§ **ENTRIES SUPPLIED**:
== Segment start ==

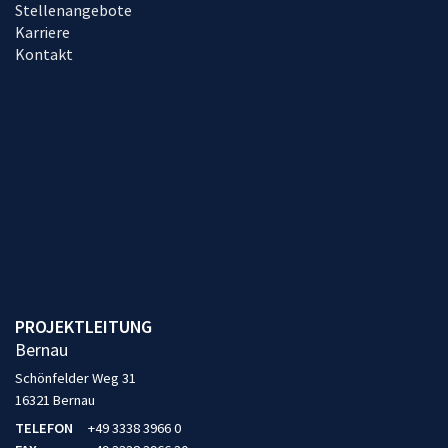
Stellenangebote
Karriere
Kontakt
PROJEKTLEITUNG
Bernau
Schönfelder Weg 31
16321 Bernau
TELEFON
+49 3338 3966 0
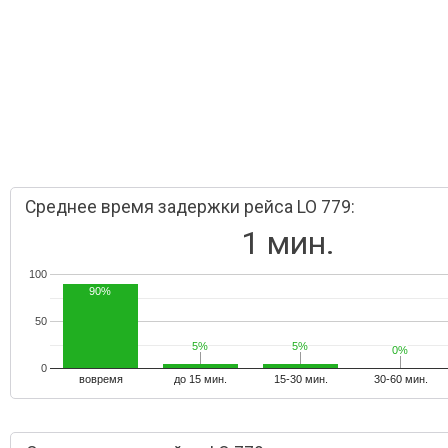
Среднее время задержки рейса LO 779:
1 мин.
100
90%
50
5%
5%
5%
5%
0%
0%
0
вовремя
до 15 мин.
15-30 мин.
30-60 мин.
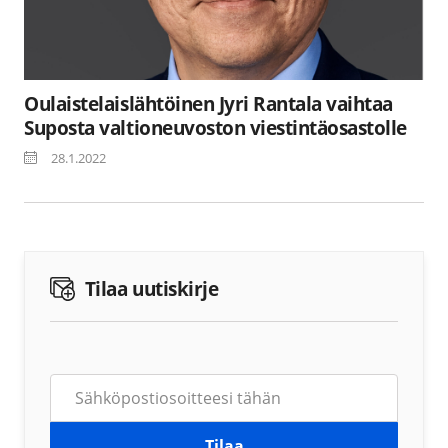
Oulaistelaislähtöinen Jyri Rantala vaihtaa
Suposta valtioneuvoston viestintäosastolle
28.1.2022
Tilaa uutiskirje
Tilaa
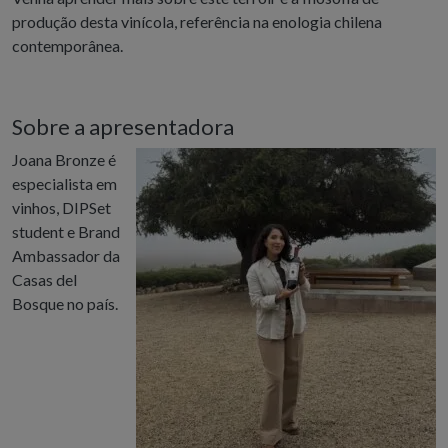
produção desta vinícola, referência na enologia chilena
contemporânea.
Sobre a apresentadora
Joana Bronze é
especialista em
vinhos, DIPSet
student e Brand
Ambassador da
Casas del
Bosque no país.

== Segment end ==

§ **TASK BRIEF**:
The listing above should be returned word for word, with pictures omitted.

§ **REPLY TO THE TASK**:
Stellenangebote
Karriere
Kontakt
PROJEKTLEITUNG
Bernau
Schönfelder Weg 31
16321 Bernau
TELEFON
+49 3338 3966 0
Среднее время задержки рейса LO 779:
1 мин.
100
90%
50
5%
5%
5%
5%
0%
0%
0
вовремя
до 15 мин.
15-30 мин.
30-60 мин.
Oulaistelaislähtöinen Jyri Rantala vaihtaa
Suposta valtioneuvoston viestintäosastolle
28.1.2022
Tilaa uutiskirje
Tilaa
produção desta vinícola, referência na enologia chilena
contemporânea.
Sobre a apresentadora
Joana Bronze é
especialista em
vinhos, DIPSet
student e Brand
Ambassador da
Casas del
Bosque no país.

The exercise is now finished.